Assignment = Transcribe the data verbatim and drop its images.
### Information ###
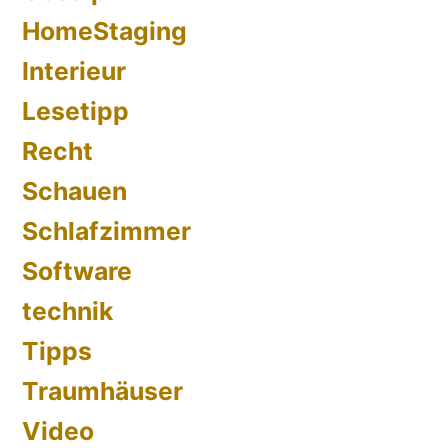
HomeStaging
Interieur
Lesetipp
Recht
Schauen
Schlafzimmer
Software
technik
Tipps
Traumhäuser
Video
###
Response to the exercise =
HomeStaging
Interieur
Lesetipp
Recht
Schauen
Schlafzimmer
Software
technik
Tipps
Traumhäuser
Video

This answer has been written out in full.